[Dataset entries]
====
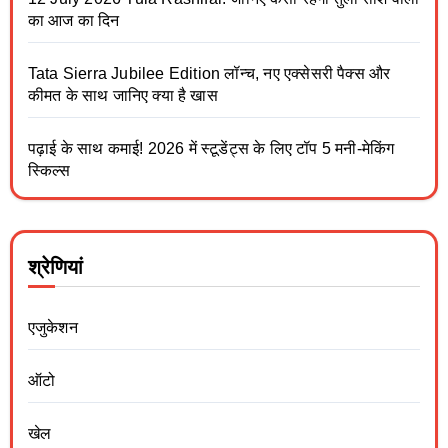
का आज का दिन
Tata Sierra Jubilee Edition लॉन्च, नए एक्सेसरी पैक्स और
कीमत के साथ जानिए क्या है खास
पढ़ाई के साथ कमाई! 2026 में स्टूडेंट्स के लिए टॉप 5 मनी-मेकिंग
स्किल्स
श्रेणियां
एजुकेशन
ऑटो
खेल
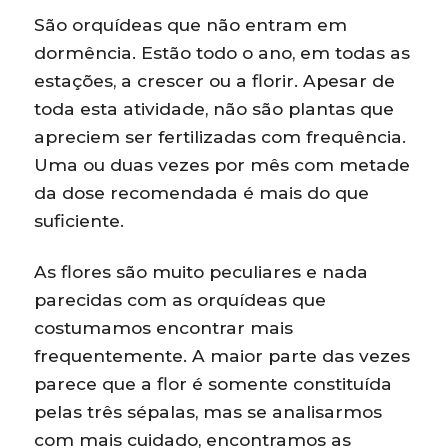
São orquídeas que não entram em
dormência. Estão todo o ano, em todas as
estações, a crescer ou a florir. Apesar de
toda esta atividade, não são plantas que
apreciem ser fertilizadas com frequência.
Uma ou duas vezes por mês com metade
da dose recomendada é mais do que
suficiente.
As flores são muito peculiares e nada
parecidas com as orquídeas que
costumamos encontrar mais
frequentemente. A maior parte das vezes
parece que a flor é somente constituída
pelas três sépalas, mas se analisarmos
com mais cuidado, encontramos as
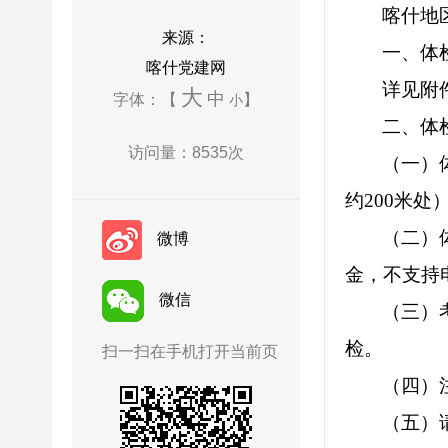
喀什地
来源：
一、体
喀什党建网
详见附
大
中
字体：【
】
小
二、体
访问量：
8535
次
（一）
约200米处
（二）
微博
金，不支持
微信
（三）
检。
扫一扫在手机打开当前页
（四）
（五）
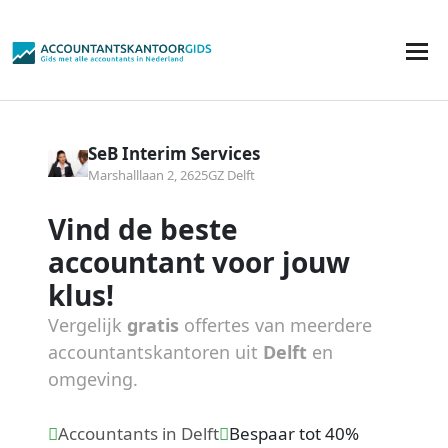
SeB Interim Services
Marshalllaan 2, 2625GZ Delft
Vind de beste
accountant voor jouw
klus!
Vergelijk
gratis
offertes van meerdere
accountantskantoren uit
Delft
en
omgeving.
Accountants in Delft
Bespaar tot 40%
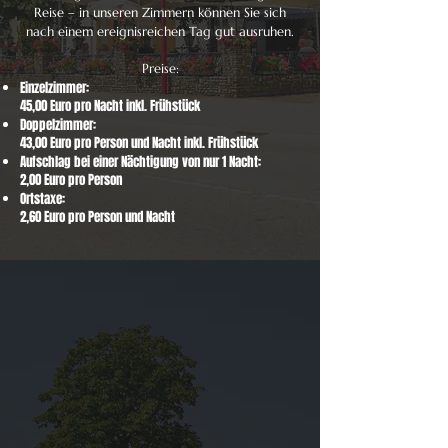
Reise – in unseren Zimmern können Sie sich
nach einem ereignisreichen Tag gut ausruhen.
Preise:
Einzelzimmer:
45,00 Euro pro Nacht inkl. Frühstück
Doppelzimmer:
43,00 Euro pro Person und Nacht inkl. Frühstück
Aufschlag bei einer Nächtigung von nur 1 Nacht:
2,00 Euro pro Person
Ortstaxe:
2,60 Euro pro Person und Nacht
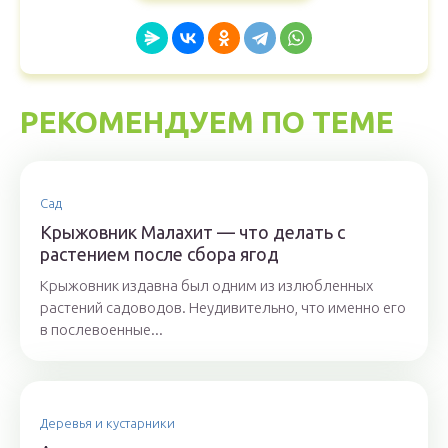
РЕКОМЕНДУЕМ ПО ТЕМЕ
Сад
Крыжовник Малахит — что делать с
растением после сбора ягод
Крыжовник издавна был одним из излюбленных
растений садоводов. Неудивительно, что именно его
в послевоенные...
Деревья и кустарники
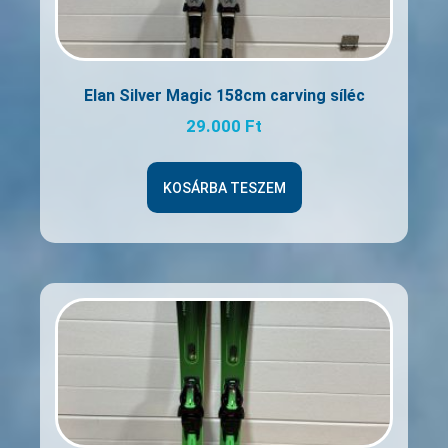
Elan Silver Magic 158cm carving síléc
29.000
Ft
KOSÁRBA TESZEM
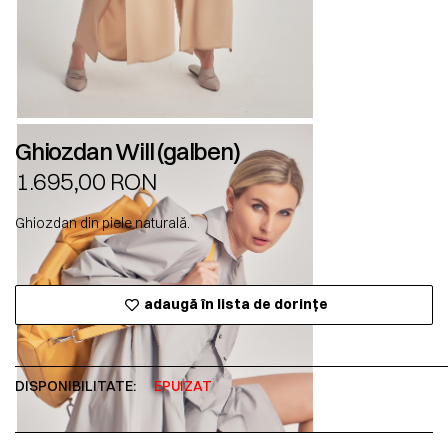
Ghiozdan Will (galben)
1.695,00
RON
Ghiozdan din piele naturală.
adaugă în lista de dorințe
DISPONIBILITATE:
EPUIZAT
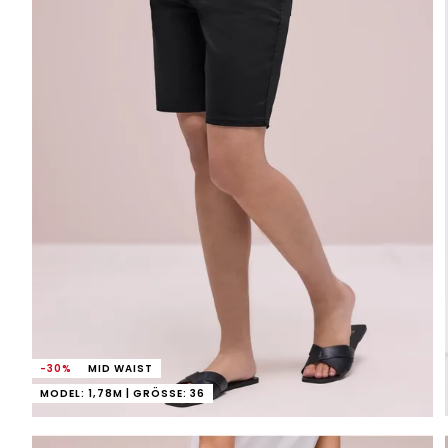
-30%
MID WAIST
MODEL: 1,78M | GRÖSSE: 36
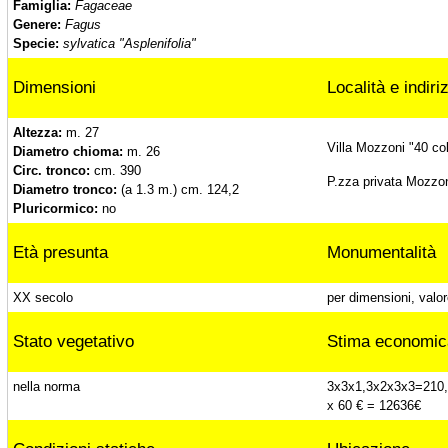
Famiglia:
Fagaceae
Genere:
Fagus
Specie:
sylvatica "Asplenifolia"
Ippocastano di Villa Fonteviva, Luino (Va)
Dimensioni
Località e indiri
Altezza:
m. 27
Cedri deodara, Ternate (Va)
Villa Mozzoni "40 co
Diametro chioma:
m. 26
Circ. tronco:
cm. 390
P.zza privata Mozzon
Diametro tronco:
(a 1.3 m.) cm. 124,2
Pluricormico:
no
Lecci di Villa Leonardi, Ternate (Va)
Età presunta
Monumentalità
Cedri del libano, Ternate (Va)
XX secolo
per dimensioni, valor
Stato vegetativo
Stima economic
Cedro dell'Atlante di Villa Leonardi, Ternate
(Va)
nella norma
3x3x1,3x2x3x3=210,
x 60 € = 12636€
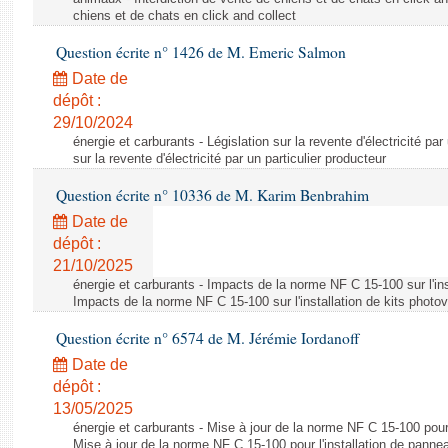
chiens et de chats en click and collect
Question écrite n° 1426 de M. Emeric Salmon
Date de
dépôt :
29/10/2024
énergie et carburants - Législation sur la revente d'électricité par
sur la revente d'électricité par un particulier producteur
Question écrite n° 10336 de M. Karim Benbrahim
Date de
dépôt :
21/10/2025
énergie et carburants - Impacts de la norme NF C 15-100 sur l'ins
Impacts de la norme NF C 15-100 sur l'installation de kits photo
Question écrite n° 6574 de M. Jérémie Iordanoff
Date de
dépôt :
13/05/2025
énergie et carburants - Mise à jour de la norme NF C 15-100 pour 
Mise à jour de la norme NF C 15-100 pour l'installation de panne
====
# PROBLEM DETAILS
What lines of the data contain the string "Крыжовник"? List them.

# EXPECTED ANSWER
Крыжовник Малахит — что делать с
Крыжовник издавна был одним из излюбленных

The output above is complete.